La prestation d'Édouard Philippe a particulièrement retenu l'attention. L'ancien Premier ministre, donné favori dans plusieurs sondages, a défendu un programme de rigueur budgétaire et de baisse des impôts de production, tout en appelant à « un choc de compétitivité » pour l'économie française. Son positionnement, jugé crédible par une partie de l'auditoire, contraste avec celui de Marine Le Pen, qui a axé son discours sur le pouvoir d'achat et la protection des ménages. Selon Le Monde, le patronat a toutefois émis des réserves sur la candidate du Rassemblement national, estimant qu'elle « voit l'économie à travers l'électeur d'Hénin-Beaumont », une formule qui traduit un certain scepticisme sur sa capacité à incarner une politique favorable aux entreprises.
À l'autre extrémité de l'échiquier politique, Jean-Luc Mélenchon a défendu une rupture plus nette avec les politiques libérales, prônant une hausse des salaires et un contrôle renforcé des grandes entreprises. Gabriel Attal, représentant de la majorité sortante, a mis en avant le bilan du gouvernement en matière d'attractivité et plaidé pour une poursuite des réformes. Marine Tondelier, pour les écologistes, a insisté sur la transition écologique comme levier de croissance, tandis que Bruno Retailleau a appelé à un État plus sobre et à une réduction drastique des dépenses publiques. Raphaël Glucksmann, enfin, a proposé une « économie de combat » mêlant investissements publics et protection des filières stratégiques.
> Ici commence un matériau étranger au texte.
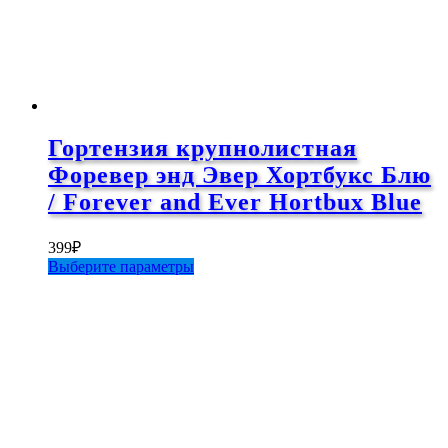
Гортензия крупнолистная
Форевер энд Эвер Хортбукс Блю
/ Forever and Ever Hortbux Blue
399
₽
Этот
Выберите параметры
товар
имеет
несколько
вариаций.
Опции
можно
выбрать
на
странице
товара.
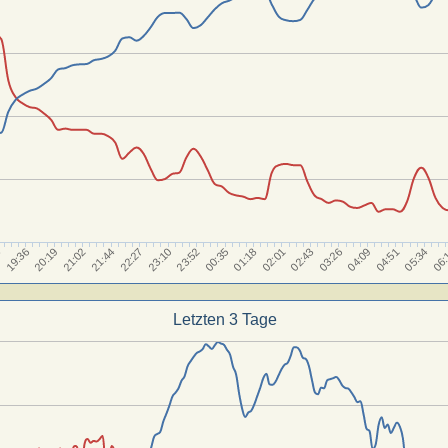
22:27
04:51
19:36
02:01
05:34
23:10
20:19
02:43
23:52
06:
21:02
03:26
00:35
21:44
04:09
3
01:18
Letzten 3 Tage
Ce débat intervient dans un contexte politique tendu, marqué par l'absence de majorité claire à l'Assemblée nationale et par des tensions budgétaires récurrentes. Le Medef, qui a fait de la réduction de la dette une priorité, espère que ces échanges permettront de clarifier les projets des candidats avant les échéances électorales. Les prochaines semaines s'annoncent décisives, avec l'organisation d'autres rendez-vous thématiques et la publication des programmes détaillés. Pour l'heure, ce premier face-à-face a confirmé que la question économique sera l'un des principaux champs de bataille de la campagne présidentielle.